▶ **Record set**
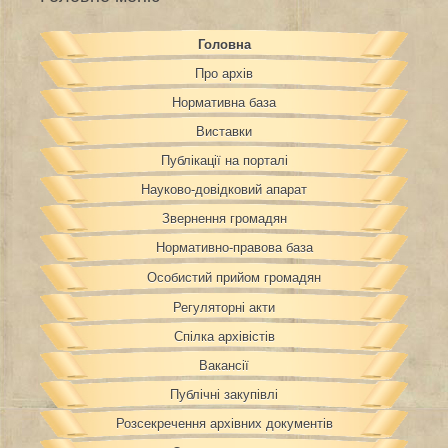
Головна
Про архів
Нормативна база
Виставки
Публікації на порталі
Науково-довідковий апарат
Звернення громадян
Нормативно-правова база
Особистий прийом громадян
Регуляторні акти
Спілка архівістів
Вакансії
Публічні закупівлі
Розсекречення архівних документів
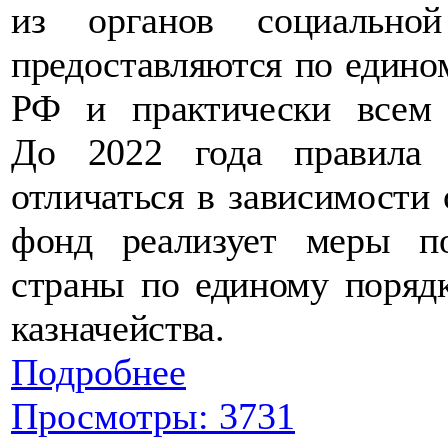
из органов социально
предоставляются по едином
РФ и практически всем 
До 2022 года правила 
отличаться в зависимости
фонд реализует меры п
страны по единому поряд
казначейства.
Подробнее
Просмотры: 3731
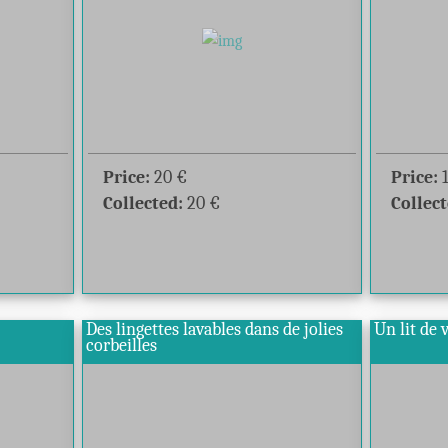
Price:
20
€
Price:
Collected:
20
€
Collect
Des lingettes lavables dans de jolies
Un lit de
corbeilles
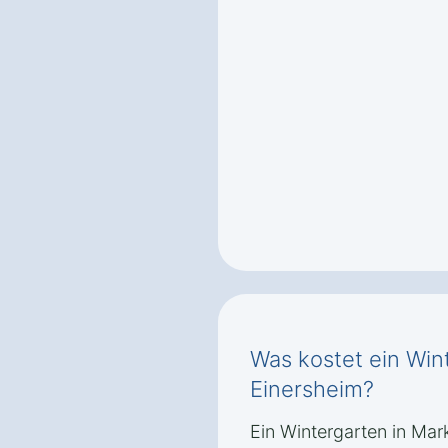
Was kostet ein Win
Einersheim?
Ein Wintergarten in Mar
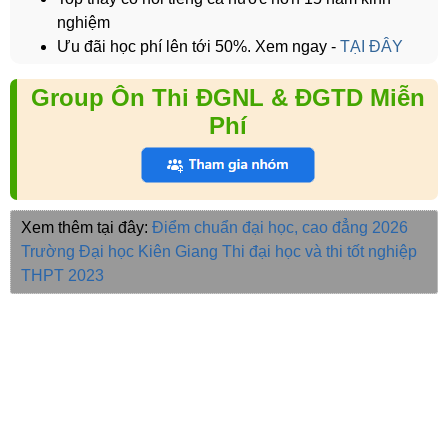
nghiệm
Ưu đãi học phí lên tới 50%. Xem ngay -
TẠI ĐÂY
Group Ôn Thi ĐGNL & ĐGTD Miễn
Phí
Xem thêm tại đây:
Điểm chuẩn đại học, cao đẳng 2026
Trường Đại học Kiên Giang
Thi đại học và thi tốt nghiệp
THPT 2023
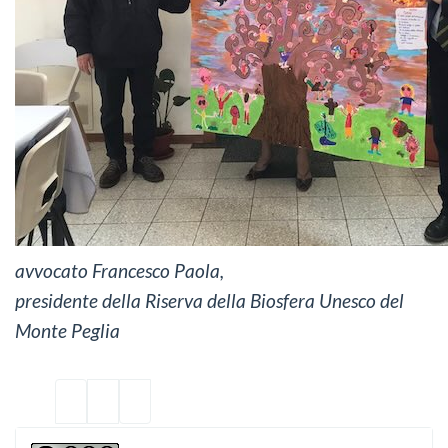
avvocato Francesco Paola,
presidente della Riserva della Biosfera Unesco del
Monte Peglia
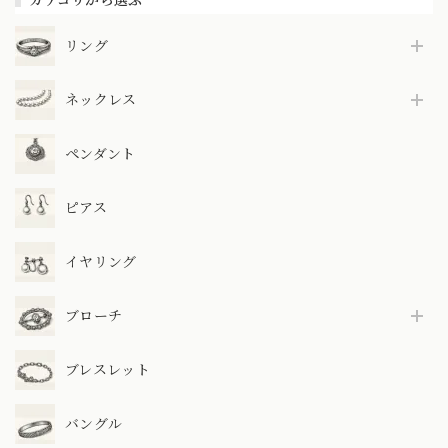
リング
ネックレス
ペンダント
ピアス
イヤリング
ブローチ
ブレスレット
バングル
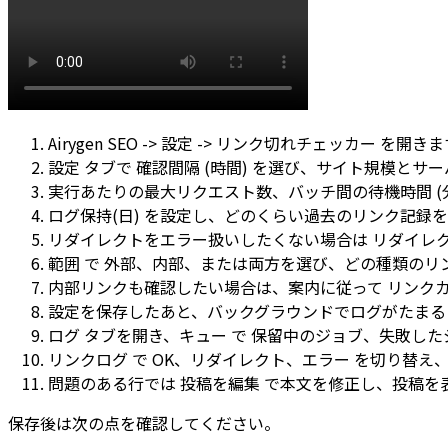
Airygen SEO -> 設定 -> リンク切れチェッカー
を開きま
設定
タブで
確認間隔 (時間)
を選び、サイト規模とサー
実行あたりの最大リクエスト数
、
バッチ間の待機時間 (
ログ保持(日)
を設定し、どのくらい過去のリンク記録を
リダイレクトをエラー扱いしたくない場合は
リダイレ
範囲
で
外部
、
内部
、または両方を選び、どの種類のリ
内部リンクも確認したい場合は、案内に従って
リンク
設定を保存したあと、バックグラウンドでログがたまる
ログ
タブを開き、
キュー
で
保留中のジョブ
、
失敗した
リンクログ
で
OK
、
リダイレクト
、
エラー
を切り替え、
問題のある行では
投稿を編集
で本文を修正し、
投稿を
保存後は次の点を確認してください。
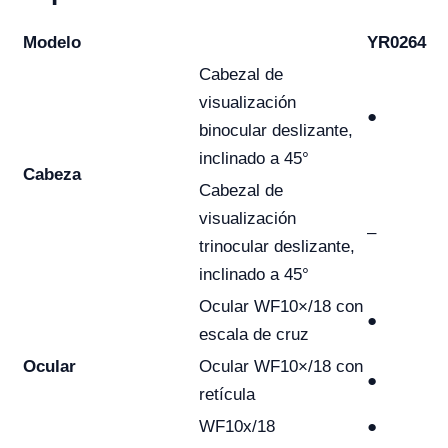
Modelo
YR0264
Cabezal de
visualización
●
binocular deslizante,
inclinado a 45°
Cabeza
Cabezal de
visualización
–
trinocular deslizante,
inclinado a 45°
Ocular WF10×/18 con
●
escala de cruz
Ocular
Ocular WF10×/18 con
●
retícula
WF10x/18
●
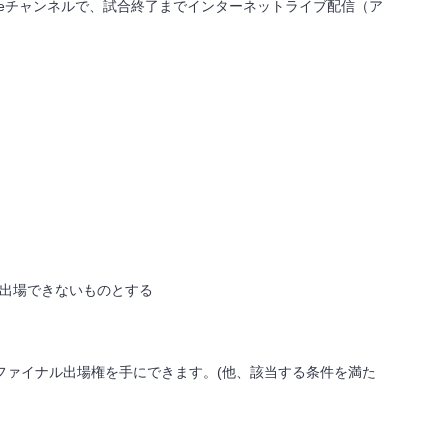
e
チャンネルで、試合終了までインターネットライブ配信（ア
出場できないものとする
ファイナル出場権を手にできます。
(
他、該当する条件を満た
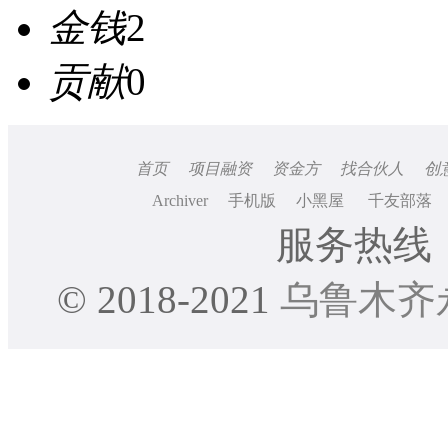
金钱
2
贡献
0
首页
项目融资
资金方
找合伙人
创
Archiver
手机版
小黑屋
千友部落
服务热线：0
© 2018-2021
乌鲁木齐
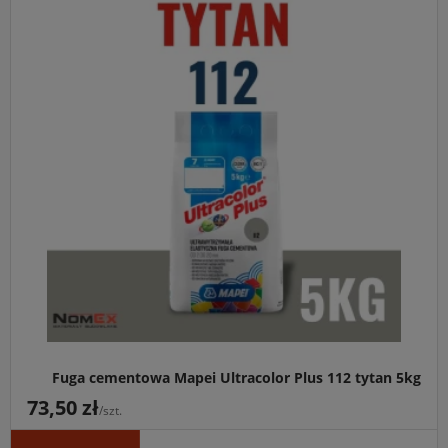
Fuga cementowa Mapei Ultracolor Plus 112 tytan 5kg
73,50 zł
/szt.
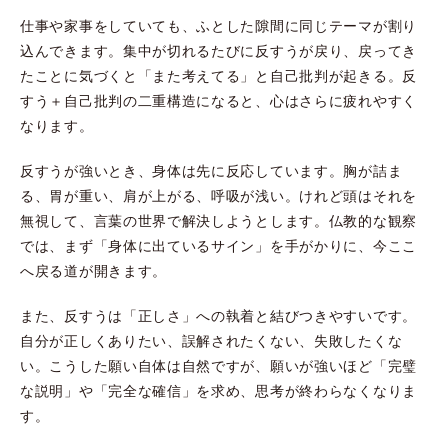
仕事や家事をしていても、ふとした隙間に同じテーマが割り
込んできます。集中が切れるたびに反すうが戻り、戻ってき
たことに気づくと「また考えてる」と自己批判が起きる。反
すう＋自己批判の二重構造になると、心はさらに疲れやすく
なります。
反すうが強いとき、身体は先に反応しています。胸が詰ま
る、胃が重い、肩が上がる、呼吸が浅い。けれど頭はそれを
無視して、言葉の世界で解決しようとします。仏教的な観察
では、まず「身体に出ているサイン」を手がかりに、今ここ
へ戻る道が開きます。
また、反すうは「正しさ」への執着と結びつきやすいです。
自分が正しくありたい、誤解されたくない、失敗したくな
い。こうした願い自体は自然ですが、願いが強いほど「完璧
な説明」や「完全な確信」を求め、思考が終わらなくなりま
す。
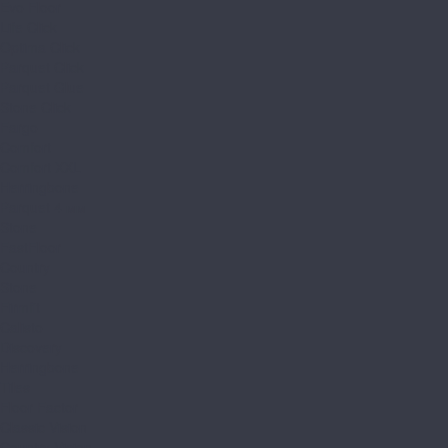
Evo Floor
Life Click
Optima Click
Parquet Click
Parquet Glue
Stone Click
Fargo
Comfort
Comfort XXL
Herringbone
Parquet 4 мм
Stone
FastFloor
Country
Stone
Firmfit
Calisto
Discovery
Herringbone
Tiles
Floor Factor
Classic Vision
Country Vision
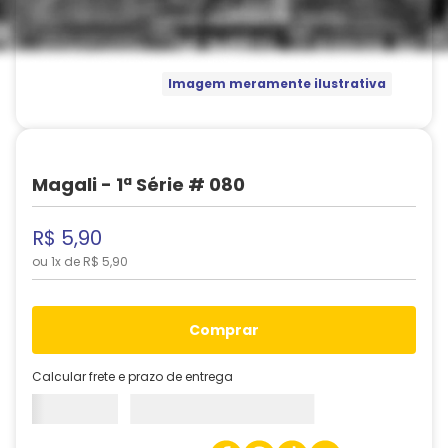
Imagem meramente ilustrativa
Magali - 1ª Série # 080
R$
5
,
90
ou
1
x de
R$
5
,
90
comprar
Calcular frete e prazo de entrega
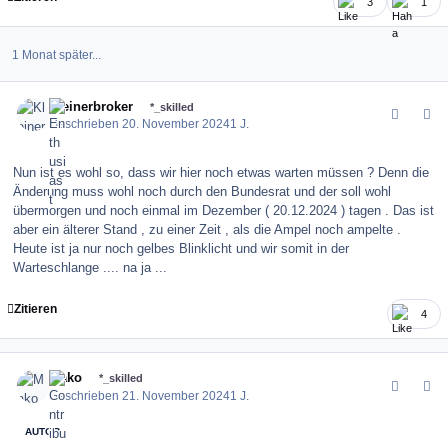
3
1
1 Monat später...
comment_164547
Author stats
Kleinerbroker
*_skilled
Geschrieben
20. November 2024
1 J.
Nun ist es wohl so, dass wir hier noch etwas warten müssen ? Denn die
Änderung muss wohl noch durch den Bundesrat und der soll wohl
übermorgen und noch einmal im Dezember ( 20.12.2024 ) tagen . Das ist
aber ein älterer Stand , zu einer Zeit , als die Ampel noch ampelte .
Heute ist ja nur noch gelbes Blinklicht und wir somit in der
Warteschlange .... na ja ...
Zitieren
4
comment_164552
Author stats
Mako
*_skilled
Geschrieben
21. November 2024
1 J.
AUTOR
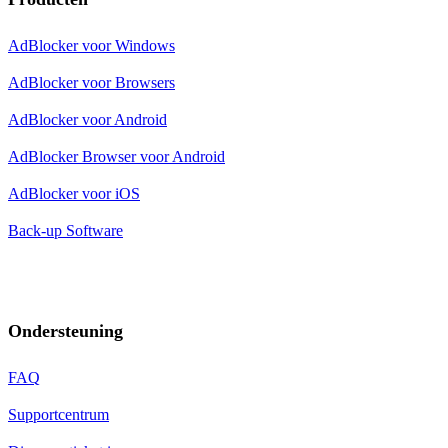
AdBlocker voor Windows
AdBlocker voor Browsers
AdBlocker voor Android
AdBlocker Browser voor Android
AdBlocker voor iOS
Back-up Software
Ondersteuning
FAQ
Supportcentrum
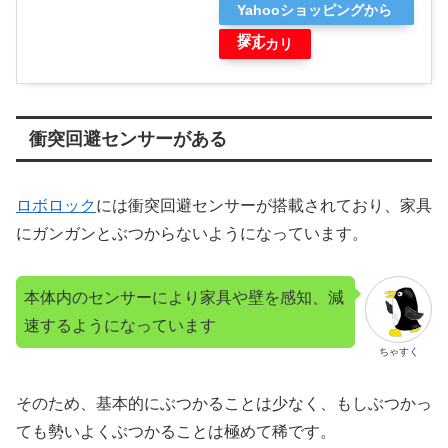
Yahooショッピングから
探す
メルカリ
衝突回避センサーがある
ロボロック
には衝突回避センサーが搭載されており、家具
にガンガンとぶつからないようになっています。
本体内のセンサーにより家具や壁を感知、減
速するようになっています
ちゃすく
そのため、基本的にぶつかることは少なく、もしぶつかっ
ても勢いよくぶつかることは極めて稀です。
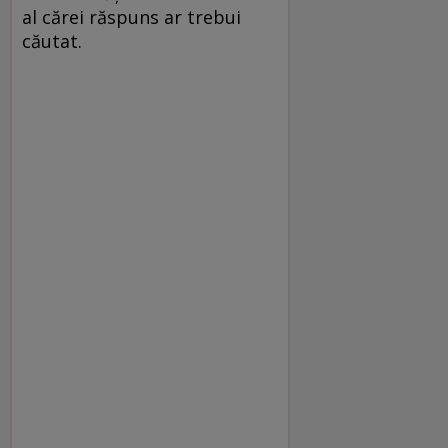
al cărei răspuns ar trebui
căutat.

▶ **Task brief**
Give the total number of lines in the entries that contain the word "voor", with no other words.

▶ **Solution to this task**
5